SYRACUSE, N.Y.--"I've been checking the flight status like every two hours since yesterday," said Manlius resident Heidi Baldwin.
Anxious passengers arrived at the Syracuse airport Friday unsure of what they would find. In the past two days a storm has brought bad weather up and down the east coast. And air traffic is up with February break getting underway.
"Crazy time to travel, the airline costs almost double when you have to travel this week but the kids had a half day from school, ended up being closed, we were gonna travel early today anyways, trying to beat the rush for tomorrow," said Baldwin.

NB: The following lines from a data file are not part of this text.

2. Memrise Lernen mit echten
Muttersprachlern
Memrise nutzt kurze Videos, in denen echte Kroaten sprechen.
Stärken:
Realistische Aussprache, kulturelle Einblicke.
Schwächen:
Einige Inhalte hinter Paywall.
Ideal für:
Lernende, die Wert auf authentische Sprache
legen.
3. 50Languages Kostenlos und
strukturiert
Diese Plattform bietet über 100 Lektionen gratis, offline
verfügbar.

For Heidi's family that move has paid off, so far. Only a handful of flights at Hancock were canceled or delayed Friday. But the problem is, nearly everyone leaving here was trying to make a connecting flight. And in places like Charlotte, a U.S. Airways hub, most of those flights were already canceled.

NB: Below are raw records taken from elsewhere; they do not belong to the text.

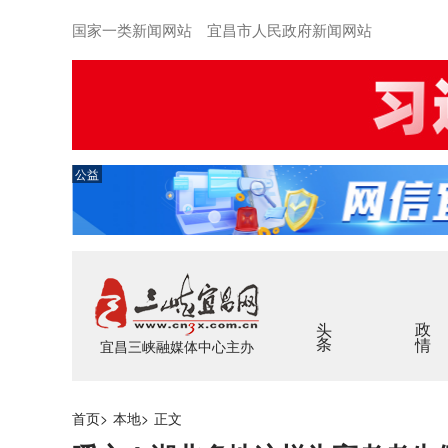
国家一类新闻网站 宜昌市人民政府新闻网站
公益
头条
政情
宜昌三峡融媒体中心主办
首页
>
本地
>
正文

"Today is terrible, went to check in, she said I did not have a seat on the plane, I would have to wait to see if someone would volunteer to give up their seat in order for me to get on the flight from here to Charlotte, and then if it's any later than the 30 minutes that it is now, then I can miss my connection to go home," said Alabama resident Leonorda Dysart.
"Last night I found that my flight out of Philadelphia was canceled, so I tried calling the airlines all night long, forget it", said California resident Jack Kalman.
"There's not much I can do about it, and right now it hasn't really effected me yet but I'm very well aware that they could get pushed back to where we don't get our connecting flights in," said South Carolina resident Jerrel Mills.
All morning airline employees worked hard to reroute passengers around the problem areas. But many passengers said they didn't see any resolutions, until they actually spoke to someone here face to face.
"The agent, she was fantastic, this U.S. Air agent Vicky, she got me through there finally a flight out of Philadelphia tonight, it was like, a miracle," said Kalman.
And despite a few minor flare ups, most people here were remaining positive.
"You just have to kinda roll with it, and make the best out of whatever happens," added Baldwin.
As always people are reminded to check their flight statuses before leaving home, and travel agents agree if you need to rebook a canceled flight the best thing you can do is come here to the airport and talk to someone in person, they say that's typically more effective than using the internet or trying to call.